ITC has rolled out 6,400 e-choupals across India since 2000. The initiative has gained new relevance as New Delhi urgently tries to tackle threats to food security, the growing gap between rich and poor and stagnant agricultural growth that has added to soaring food prices,

India "needs another green revolution", the UN Economic and Social Commission for Asia and the Pacific (Unescap) recently urged. "Growth and productivity in agriculture are slowing, and the green revolution has bypassed millions."

India has the most to gain from improvements in agriculture because it is home to nearly two-thirds of Asia's poor, most of whom rely on farming, Unescap said.

Middle-class Indians are eating more and better food. Yet its population of 1.1bn is growing at about 1.4 per cent and food grain production increased just 0.9 per cent last year, according to ministry of agriculture statistics.

Agricultural growth has steadily decelerated because of years of under-investment as attention has focused on high-growth manufacturing and service industries.

But big strides can be made with relatively simple measures. In Kurthia, which is 40 km from the bustling holy city of Varanasi, the e-choupal consists of a computer in a modest house rigged with a small satellite dish. Farmers pose questions that are e-mailed to ITC -agricultural scientists and experts at agricultural -institutes.

Yogesh Bhrigulanshi, a farmer and the ITC local manager in nearby Bisuari village, says rice yields have risen 70 per cent, to 3,900kg per acre, since the arrival of the e-choupal. "We used to use fertiliser without any knowledge," says Mr Bhrigulanshi. "We used to use pesticides for any disease on plants. Now we know which pesticide to use and if it needs to be used."

ITC plans to invest $1bn on e-choupals in the period to 2015 to connect farmers to information, products and services. The hope is that as rural incomes rise, farmers will buy more products and services, ranging from seeds and fertilisers to insurance and healthcare.

Rural standards of living have improved. Mr Bhrigulanshi bought his second mobile phone last month and two years ago purchased a television. His 11-year-old son, wearing a white uniform and striped blue tie, goes to an English school that costs Rs25,000 ($625) per year. That compares to the $7 annual cost of his previous government school.

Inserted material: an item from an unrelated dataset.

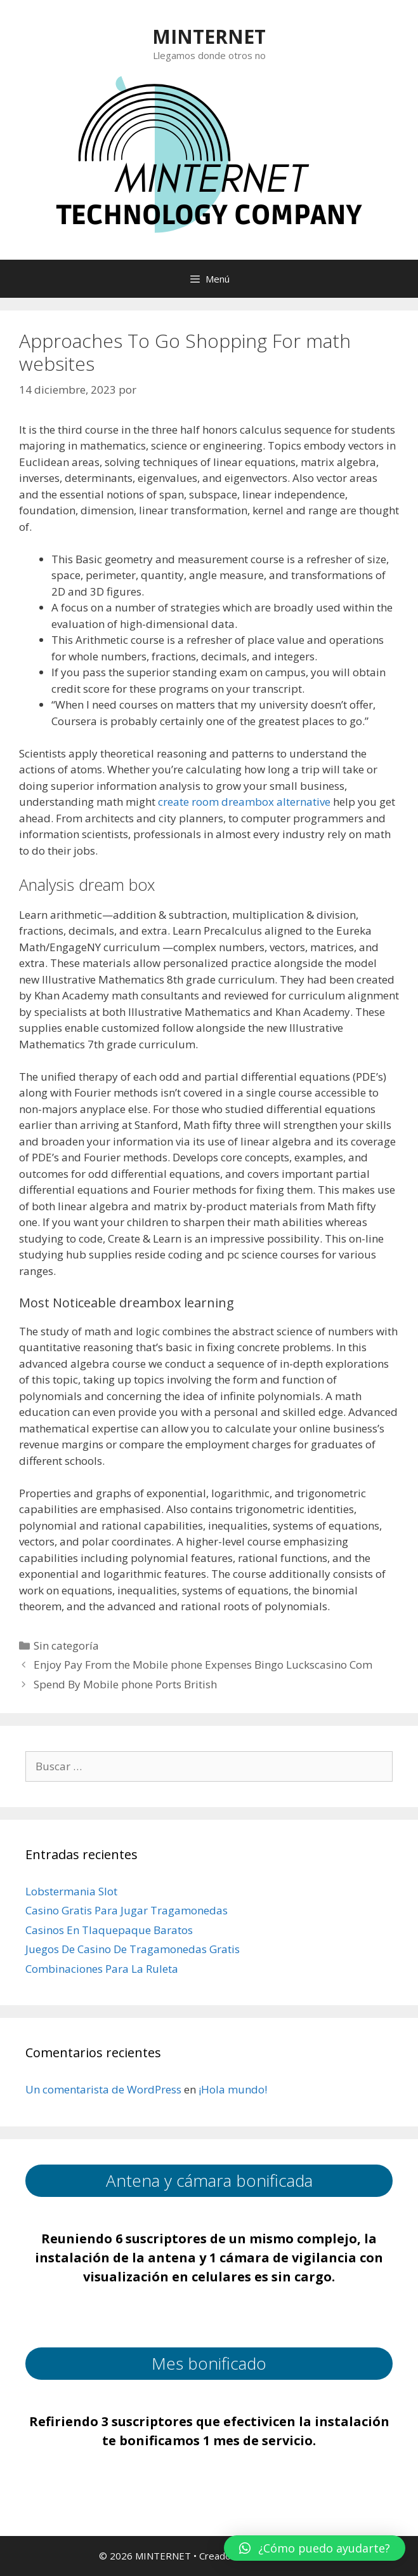  Describe the element at coordinates (209, 36) in the screenshot. I see `MINTERNET` at that location.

There is still a long way to go. Farmers say there has been little improvement in roads, electricity and water over the years. Government agricultural subsidies for fertiliser, pesticide and equipment do not reach them. Subsidies should be provided through private parties, Mr Singh suggests.

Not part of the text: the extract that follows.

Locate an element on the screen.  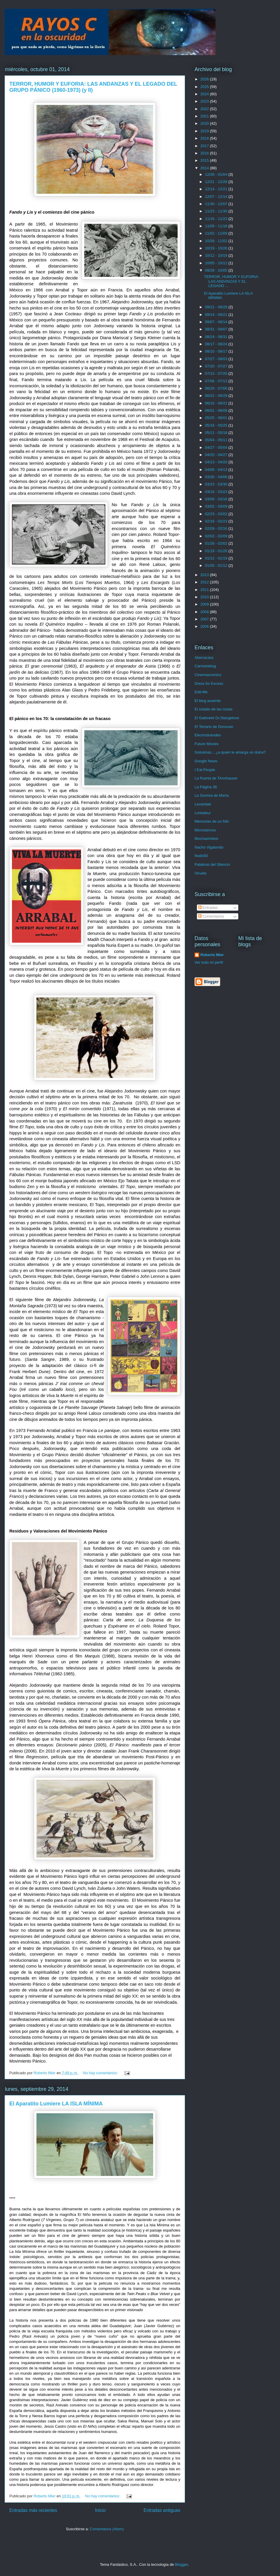 07/06 - 07/13 is located at coordinates (216, 381).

They remain sceptical of the Indian government's recent promises to invest heavily in agriculture and waive $15bn (€9.7bn, £7.6bn) worth of loans to farmers. Writing off bad loans means "defaulters benefit. Those who have paid do not have any benefit," opines Mr Bhrigulanshi.

"Government always talks about farmers when elections come," adds Mr Singh. "But practically, we are not seeing anything."